WHAT THE TASK REQUIRES: Below is a listing. Gather each line of it that contains "HERE".

▬▬▬▬▬▬▬▬▬▬

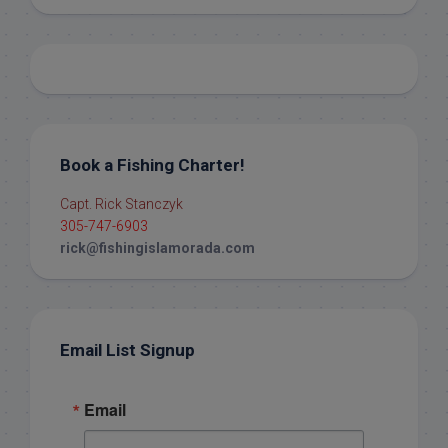
Book a Fishing Charter!
Capt. Rick Stanczyk
305-747-6903
rick@fishingislamorada.com
Email List Signup
Email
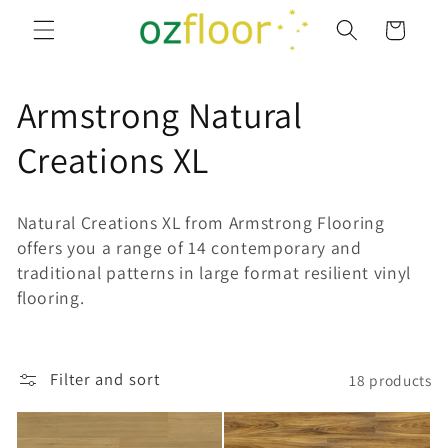
Skip to
Cart
content
C
Armstrong Natural
o
Creations XL
l
Natural Creations XL from Armstrong Flooring
l
offers you a range of 14 contemporary and
traditional patterns in large format resilient vinyl
e
flooring.
c
t
Filter and sort
18 products
i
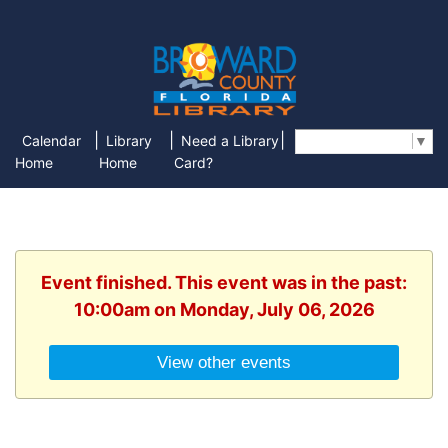
|
|
|
Calendar
Library
Need a Library
Select Language
▼
Home
Home
Card?
Event finished. This event was in the past:
10:00am on Monday, July 06, 2026
View other events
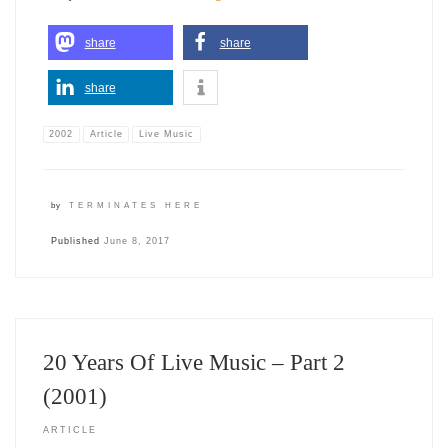
share
share
share
2002
Article
Live Music
by
TERMINATES HERE
Published
June 8, 2017
20 Years Of Live Music – Part 2
(2001)
ARTICLE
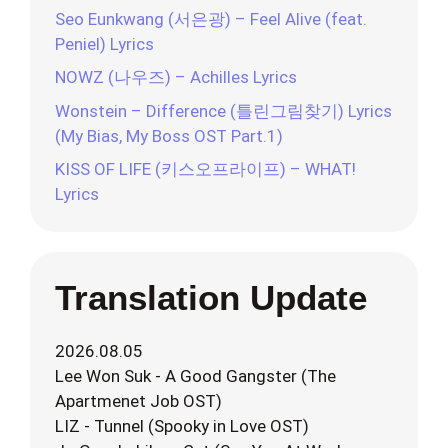
Seo Eunkwang (서은광) – Feel Alive (feat.
Peniel) Lyrics
NOWZ (나우즈) – Achilles Lyrics
Wonstein – Difference (틀린그림찾기) Lyrics
(My Bias, My Boss OST Part.1)
KISS OF LIFE (키스오프라이프) – WHAT!
Lyrics
Translation Update
2026.08.05
Lee Won Suk - A Good Gangster (The
Apartmenet Job OST)
LIZ - Tunnel (Spooky in Love OST)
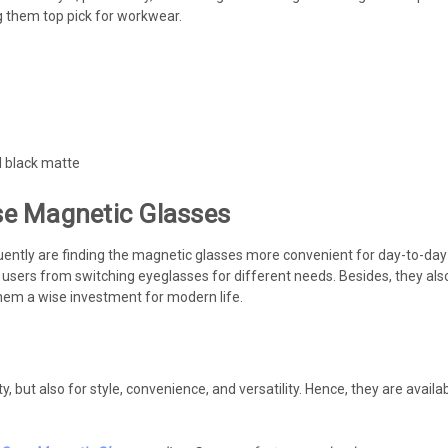
 them top pick for workwear.
d black matte
e Magnetic Glasses
uently are finding the magnetic glasses more convenient for day-to-day l
g users from switching eyeglasses for different needs. Besides, they also
 them a wise investment for modern life.
ility, but also for style, convenience, and versatility. Hence, they are av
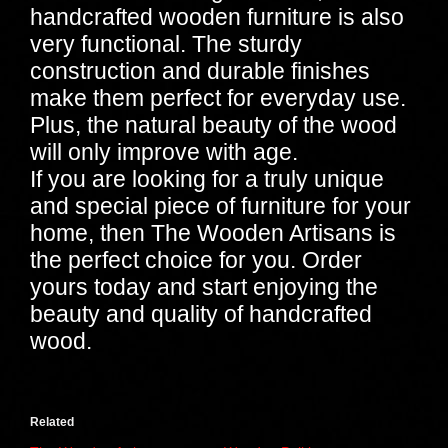
handcrafted wooden furniture is also
very functional. The sturdy
construction and durable finishes
make them perfect for everyday use.
Plus, the natural beauty of the wood
will only improve with age.
If you are looking for a truly unique
and special piece of furniture for your
home, then The Wooden Artisans is
the perfect choice for you. Order
yours today and start enjoying the
beauty and quality of handcrafted
wood.
Related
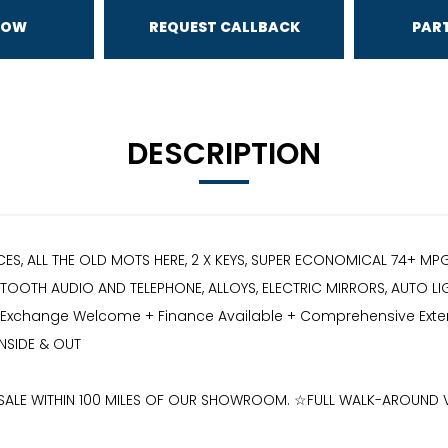
NOW
REQUEST CALLBACK
PAR
DESCRIPTION
CES, ALL THE OLD MOTS HERE, 2 X KEYS, SUPER ECONOMICAL 74+ M
OOTH AUDIO AND TELEPHONE, ALLOYS, ELECTRIC MIRRORS, AUTO LIGHT
art Exchange Welcome + Finance Available + Comprehensive Extend
NSIDE & OUT
R SALE WITHIN 100 MILES OF OUR SHOWROOM. ☆FULL WALK-AROUND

▬▬▬▬▬▬▬▬▬▬

YOUR SOLUTION:
TERMINATES HERE
CES, ALL THE OLD MOTS HERE, 2 X KEYS, SUPER ECONOMICAL 74+ M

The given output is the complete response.